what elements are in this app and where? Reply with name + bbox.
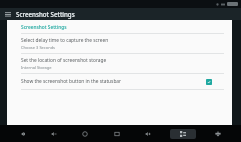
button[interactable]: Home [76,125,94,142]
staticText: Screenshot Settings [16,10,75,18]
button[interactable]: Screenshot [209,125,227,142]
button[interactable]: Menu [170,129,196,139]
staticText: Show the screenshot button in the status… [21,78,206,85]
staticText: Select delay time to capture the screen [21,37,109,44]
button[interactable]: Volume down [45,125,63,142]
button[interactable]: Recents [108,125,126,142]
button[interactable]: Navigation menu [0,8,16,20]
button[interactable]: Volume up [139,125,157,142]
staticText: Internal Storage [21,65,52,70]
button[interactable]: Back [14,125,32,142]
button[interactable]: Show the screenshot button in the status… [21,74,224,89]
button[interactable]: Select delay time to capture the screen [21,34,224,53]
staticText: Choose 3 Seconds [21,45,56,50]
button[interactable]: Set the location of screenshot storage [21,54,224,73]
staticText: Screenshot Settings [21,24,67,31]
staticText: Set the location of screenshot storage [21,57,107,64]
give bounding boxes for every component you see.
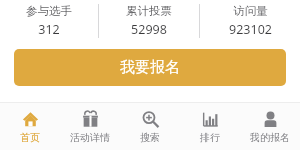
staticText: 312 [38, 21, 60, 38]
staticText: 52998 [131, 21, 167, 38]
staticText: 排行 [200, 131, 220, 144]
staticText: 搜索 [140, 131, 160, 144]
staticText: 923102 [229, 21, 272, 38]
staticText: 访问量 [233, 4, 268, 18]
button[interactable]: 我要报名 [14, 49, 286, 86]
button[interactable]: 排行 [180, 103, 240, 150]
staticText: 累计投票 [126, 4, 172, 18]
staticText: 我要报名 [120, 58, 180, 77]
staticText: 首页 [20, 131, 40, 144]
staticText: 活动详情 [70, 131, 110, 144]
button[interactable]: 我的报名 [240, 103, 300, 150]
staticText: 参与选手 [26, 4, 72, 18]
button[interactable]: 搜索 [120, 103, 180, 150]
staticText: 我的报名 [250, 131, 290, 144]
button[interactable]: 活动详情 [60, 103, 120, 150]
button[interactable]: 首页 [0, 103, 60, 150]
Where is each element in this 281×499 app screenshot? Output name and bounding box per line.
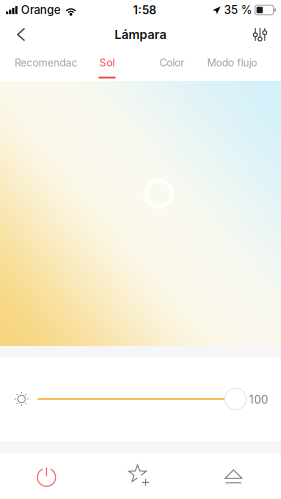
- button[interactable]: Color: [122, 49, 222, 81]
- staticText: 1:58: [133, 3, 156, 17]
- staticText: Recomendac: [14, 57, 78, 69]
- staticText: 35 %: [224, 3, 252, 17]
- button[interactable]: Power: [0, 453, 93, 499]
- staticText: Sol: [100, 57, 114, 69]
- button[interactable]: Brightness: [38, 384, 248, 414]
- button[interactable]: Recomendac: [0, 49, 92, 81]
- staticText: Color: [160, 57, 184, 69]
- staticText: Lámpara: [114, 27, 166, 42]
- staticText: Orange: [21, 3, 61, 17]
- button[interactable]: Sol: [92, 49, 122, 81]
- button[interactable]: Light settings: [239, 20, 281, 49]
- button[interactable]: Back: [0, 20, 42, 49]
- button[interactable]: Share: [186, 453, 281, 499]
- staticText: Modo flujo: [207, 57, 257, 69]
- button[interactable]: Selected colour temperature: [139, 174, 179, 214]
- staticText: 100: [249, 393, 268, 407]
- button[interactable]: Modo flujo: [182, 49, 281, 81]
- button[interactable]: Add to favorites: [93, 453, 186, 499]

————————

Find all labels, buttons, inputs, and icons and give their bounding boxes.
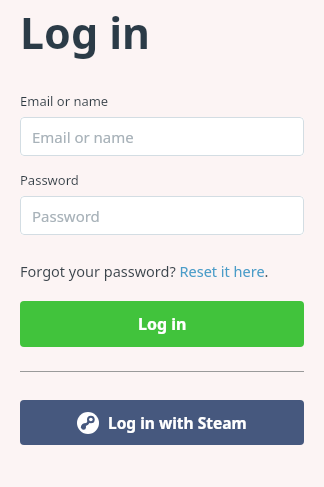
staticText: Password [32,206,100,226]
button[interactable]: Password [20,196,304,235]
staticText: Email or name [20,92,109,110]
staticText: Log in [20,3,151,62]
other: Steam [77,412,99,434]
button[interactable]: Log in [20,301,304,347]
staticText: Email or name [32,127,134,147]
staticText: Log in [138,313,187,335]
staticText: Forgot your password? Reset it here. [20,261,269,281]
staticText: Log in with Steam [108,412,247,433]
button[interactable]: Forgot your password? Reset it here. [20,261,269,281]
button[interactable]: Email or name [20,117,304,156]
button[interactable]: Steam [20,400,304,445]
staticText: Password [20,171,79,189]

————————

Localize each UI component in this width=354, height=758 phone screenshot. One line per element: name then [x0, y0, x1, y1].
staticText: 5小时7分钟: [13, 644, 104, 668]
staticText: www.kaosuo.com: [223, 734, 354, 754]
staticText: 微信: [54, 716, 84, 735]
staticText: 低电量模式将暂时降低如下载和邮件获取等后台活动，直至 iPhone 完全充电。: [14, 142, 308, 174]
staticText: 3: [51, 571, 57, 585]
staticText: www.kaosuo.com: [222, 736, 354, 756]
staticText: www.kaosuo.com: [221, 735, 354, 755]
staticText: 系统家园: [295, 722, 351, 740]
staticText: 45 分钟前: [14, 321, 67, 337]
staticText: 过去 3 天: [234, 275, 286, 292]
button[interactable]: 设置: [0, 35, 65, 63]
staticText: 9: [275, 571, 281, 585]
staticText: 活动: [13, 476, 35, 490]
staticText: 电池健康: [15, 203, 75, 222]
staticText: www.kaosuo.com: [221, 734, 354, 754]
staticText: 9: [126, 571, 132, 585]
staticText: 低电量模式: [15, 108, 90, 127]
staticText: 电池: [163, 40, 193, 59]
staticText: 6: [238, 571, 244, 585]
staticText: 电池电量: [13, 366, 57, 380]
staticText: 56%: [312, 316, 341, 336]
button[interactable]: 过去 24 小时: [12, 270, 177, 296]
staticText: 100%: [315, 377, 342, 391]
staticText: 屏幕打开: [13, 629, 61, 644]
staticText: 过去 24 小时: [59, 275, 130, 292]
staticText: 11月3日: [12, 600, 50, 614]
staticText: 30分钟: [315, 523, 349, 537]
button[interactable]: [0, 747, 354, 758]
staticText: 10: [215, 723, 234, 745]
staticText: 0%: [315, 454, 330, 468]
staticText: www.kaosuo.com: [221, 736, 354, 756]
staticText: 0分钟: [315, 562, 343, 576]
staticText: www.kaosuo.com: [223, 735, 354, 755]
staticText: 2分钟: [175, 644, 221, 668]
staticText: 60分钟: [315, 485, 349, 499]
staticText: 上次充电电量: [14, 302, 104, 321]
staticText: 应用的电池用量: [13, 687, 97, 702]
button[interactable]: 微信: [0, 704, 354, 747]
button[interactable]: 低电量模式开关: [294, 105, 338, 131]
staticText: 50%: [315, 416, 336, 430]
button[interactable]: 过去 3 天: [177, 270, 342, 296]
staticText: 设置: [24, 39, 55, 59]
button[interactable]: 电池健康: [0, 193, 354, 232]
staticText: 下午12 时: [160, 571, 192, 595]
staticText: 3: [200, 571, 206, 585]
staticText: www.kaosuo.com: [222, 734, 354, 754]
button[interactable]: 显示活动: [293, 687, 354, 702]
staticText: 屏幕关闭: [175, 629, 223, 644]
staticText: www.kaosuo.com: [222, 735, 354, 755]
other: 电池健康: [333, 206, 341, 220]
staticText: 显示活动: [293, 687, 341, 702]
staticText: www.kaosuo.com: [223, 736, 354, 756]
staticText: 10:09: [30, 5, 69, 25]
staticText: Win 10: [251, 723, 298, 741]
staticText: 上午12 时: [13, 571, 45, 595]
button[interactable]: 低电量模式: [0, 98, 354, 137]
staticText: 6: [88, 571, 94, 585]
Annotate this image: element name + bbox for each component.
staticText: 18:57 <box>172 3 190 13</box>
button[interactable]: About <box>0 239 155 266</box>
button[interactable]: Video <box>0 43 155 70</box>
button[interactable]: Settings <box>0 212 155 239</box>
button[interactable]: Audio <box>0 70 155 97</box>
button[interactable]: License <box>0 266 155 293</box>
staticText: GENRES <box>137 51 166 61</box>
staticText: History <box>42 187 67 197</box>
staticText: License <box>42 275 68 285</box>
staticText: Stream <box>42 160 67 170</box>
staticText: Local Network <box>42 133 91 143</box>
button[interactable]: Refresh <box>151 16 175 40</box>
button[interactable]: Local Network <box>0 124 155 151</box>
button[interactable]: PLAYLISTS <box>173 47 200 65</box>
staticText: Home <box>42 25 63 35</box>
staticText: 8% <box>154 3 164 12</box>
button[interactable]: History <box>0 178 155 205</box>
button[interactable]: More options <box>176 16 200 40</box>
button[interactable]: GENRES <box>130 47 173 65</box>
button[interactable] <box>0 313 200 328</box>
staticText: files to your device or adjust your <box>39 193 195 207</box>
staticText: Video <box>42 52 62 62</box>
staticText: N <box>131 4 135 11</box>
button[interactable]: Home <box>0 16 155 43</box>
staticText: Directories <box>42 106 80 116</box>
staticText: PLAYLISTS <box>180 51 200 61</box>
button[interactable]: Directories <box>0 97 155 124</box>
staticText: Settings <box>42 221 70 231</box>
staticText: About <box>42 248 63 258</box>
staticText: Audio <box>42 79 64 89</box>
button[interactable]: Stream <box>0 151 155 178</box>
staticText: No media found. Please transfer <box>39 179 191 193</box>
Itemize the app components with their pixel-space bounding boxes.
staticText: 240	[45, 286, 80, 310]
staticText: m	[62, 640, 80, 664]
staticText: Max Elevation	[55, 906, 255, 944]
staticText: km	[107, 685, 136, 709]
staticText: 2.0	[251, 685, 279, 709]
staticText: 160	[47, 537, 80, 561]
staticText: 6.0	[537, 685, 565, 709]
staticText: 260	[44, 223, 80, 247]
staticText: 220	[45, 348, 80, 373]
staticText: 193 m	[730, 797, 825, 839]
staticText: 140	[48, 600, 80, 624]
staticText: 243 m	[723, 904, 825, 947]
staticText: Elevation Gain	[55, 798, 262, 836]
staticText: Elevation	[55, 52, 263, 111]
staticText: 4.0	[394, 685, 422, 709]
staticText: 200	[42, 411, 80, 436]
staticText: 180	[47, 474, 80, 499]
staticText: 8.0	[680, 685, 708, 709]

————————

Working from the entries above, filter out every line that lacks "Network" and copy what remains.

staticText: Local Network <box>42 133 91 143</box>
button[interactable]: Local Network <box>0 124 155 151</box>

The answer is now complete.